En Jambudvipa, el Rey Mono pasó ocho o nueve años, pero nunca encontró a los inmotales. Finalmente, llegó hasta el extremo opuesto del continente.
Sin pérdida de tiempo construyó una nueva balsa, similar a la que había usado en su anterior periplo, y se lanzó, ilusionado, a las aguas. Tras mucho tiempo de penosa navegación, arribó, por fin, a Aparagodaniya.
Tras una larga visita a la orilla, descubrió una impresionante montaña. La montaña era como si formara parte del cuerpo de un gigantesco dragón. Por fuerza tenía que ser la escondida residencia de algún ser eminente.
El Rey Mono escuchó el sonido de la tala de árboles y el canto del leñador. Estaba muy contento, pensando que había encontrado al inmortal que buscaba. El leñador lo negó, pero le indicó el camino hacia el templo del inmortal.
—Está muy cerca de aquí —explicó el leñador—. El frondoso lugar en que nos encontramos es conocido como la Montaña del Corazón y la Mente. En ella hay una cueva llamada de las Tres Estrellas y la Luna Menguante, dentro de la cual habita un inmortal que responde al nombre de venerable Subodhi.
— Viaje al Oeste, Capítulo 1
Subhuti ya había previsto la llegada del Rey Mono. Envió a un niño inmortal para abrir la puerta y recibir al Rey Mono.
En cuanto el mono le vio, se echó inmediatamente rostro en tierra y, sin dejar de golpear el suelo con la frente, dijo:
“Maestro, Maestro. He viajado durante más de 10 años para llegar aquí. Quiero ser su estudiante, por favor.”
Después de aprender más sobre el mono, Subhuti lo tomó como discípulo.
Le enseñaran a humedecer con agua la tierra y el polvo, a hablar con propiedad y a comportarse con la cortesía exigida en un lugar como aquél. A la mañana siguiente empezó a aprender las artes del lenguaje y la etiqueta, a memorizar escritos sagrados, a discutir sobre aspectos doctrinales, a practicar caligrafía y a quemar incienso.
Cuando se lo permitían sus obligaciones, barría los suelos, limpiaba de maleza el jardín, plantaba flores, podaba árboles, recogía madera, hacía fuego, iba en busca de agua y servía de beber a quienes con él vivían.
Sun Wukong a menudo practicaba artes marciales con sus hermanos mayores. Era muy talentoso y también muy trabajador. Pronto, sus habilidades marciales superaron a las de sus hermanos mayores.
“Wukong, ¿cuánto tiempo has estado aquí?” preguntó Subhuti.
“Maestro, llevo aquí siete años.” Wukong respondió
“¿Qué te gustaría aprender de mí?”, preguntó Subhuti.
Wukong se encogió de hombros. “No lo sé. Dime tú lo que debería aprender”.
“Bueno”, dijo Subhuti, “puedo enseñarte a predecir el futuro. ¿Te gustaría?”

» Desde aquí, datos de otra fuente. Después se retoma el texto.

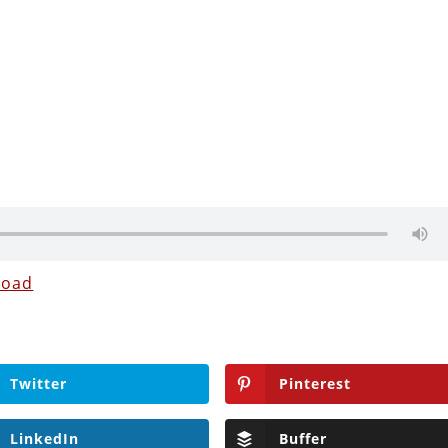
load
Twitter
Pinterest
LinkedIn
Buffer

“Tal vez”, dijo Wukong. “¿Me hará vivir para siempre?”
“Por supuesto que no”, dijo Subhuti.
“Entonces olvídalo”, dijo Wukong. “Enséñame otra cosa”.
“Hmm”, dijo Subhuti. “¿Qué tal unos ejercicios de respiración mágica?”
“¿Me harán vivir para siempre?”, preguntó Wukong.
“No”, dijo Subhuti, frunciendo el ceño.
“Entonces no me interesa”, dijo Wukong.
Subhuti se enfadó. Se levantó y golpeó a Wukong en la cabeza tres veces. Luego salió de la habitación. Subhuti le había dado un mensaje secreto. Pero ninguno de los otros estudiantes lo sabía.
Esa noche, cuando los demás estudiantes se fueron a la cama, Wukong permaneció despierto. A medianoche, recorrió en silencio el oscuro templo. Entró en la habitación de Subhuti. Y Subhuti susurró al oído de Wukong oraciones, así como fórmulas secretas sobre el universo y la naturaleza. Ahora Wukong sabía cómo vivir para siempre.